Read also : The Bygmalion case in dates

Several executives of Bygmalion, its accountant, as well as Jérôme Lavrilleux at the UMP, have acknowledged the existence of this fraud, but no protagonist has questioned Nicolas Sarkozy for having decided on it or having been aware of it.

The investigation shows, however, that the ex-president asked for and obtained more meetings, around mid-March 2012. However, his campaign manager, Guillaume Lambert, told the police that he had informed him of a note from the accountant pointing out a risk of exceeding the ceiling and prohibiting any additional expenditure.

Heard by investigators in september 2015, Nicolas Sarkozy assured not to remember it and relativized the cost which the added events could generate. "The argument of a skidding campaign is a farce“, he said.
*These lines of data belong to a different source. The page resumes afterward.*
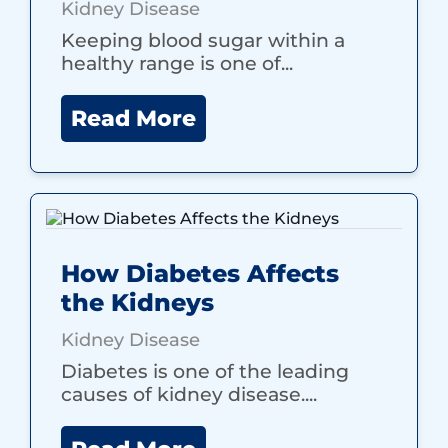
Kidney Disease
Keeping blood sugar within a
healthy range is one of...
Read More
How Diabetes Affects
the Kidneys
Kidney Disease
Diabetes is one of the leading
causes of kidney disease....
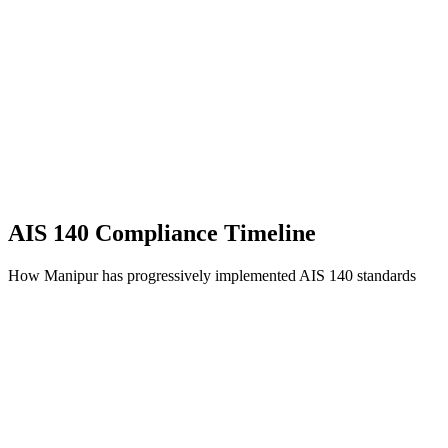
AIS 140 Compliance Timeline
How Manipur has progressively implemented AIS 140 standards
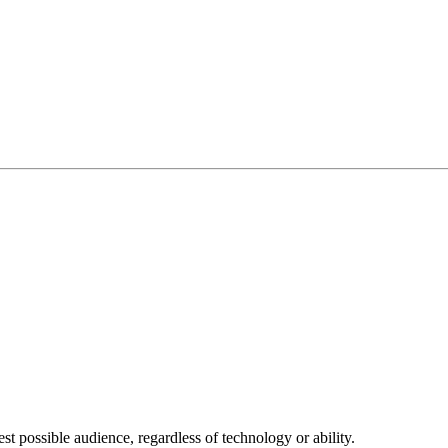
 possible audience, regardless of technology or ability.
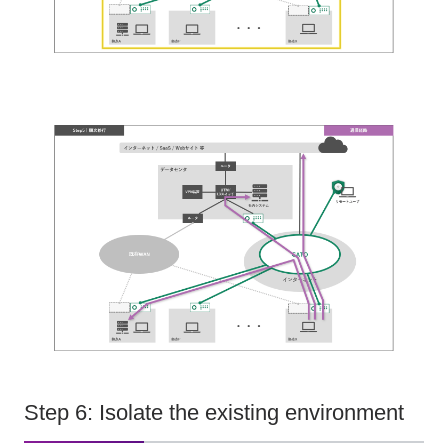
Step 6: Isolate the existing environment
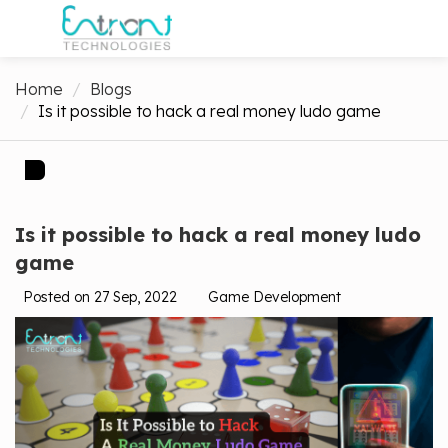
Home
Blogs
Is it possible to hack a real money ludo game
Is it possible to hack a real money ludo
game
Posted on 27 Sep, 2022
Game Development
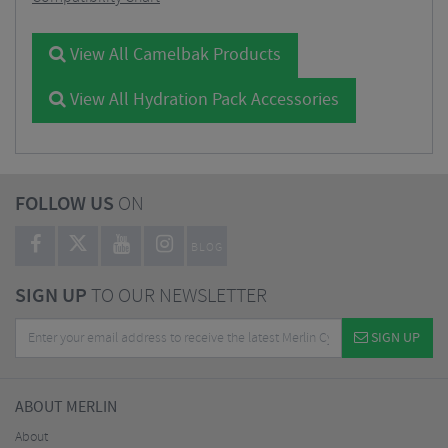
View All Camelbak Products
View All Hydration Pack Accessories
FOLLOW US
ON
BLOG
SIGN UP
TO OUR NEWSLETTER
SIGN UP
ABOUT MERLIN
About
He referred the responsibility for the false invoices to Bygmalion and the UMP then led by Jean-François Copé, who was placed under the status of assisted witness.

Read also Bygmalion: Copé celebrates his "innocence", Sarkozy has yet to demonstrate his own

A “presidential” line in the UMP budget

But since then, the investigation has expanded to expenses that have nothing to do with the communications company founded by relatives of Jean-François Copé. The judges questioned in particular a line “presidential” in the party's 2012 budget, indicating 13,5 million euros of expenses incurred, while only three million euros were communicated in the campaign account. Trains, meeting rooms, leaflets, polls: the investigators traced new forgotten invoices, which appear in the accounts of the UMP but not in the campaign account.

The judges indicted thirteen former officials of the UMP, the campaign or Bygmalion. The investigation is open for forgery, breach of trust, fraud and illegal election campaign financing.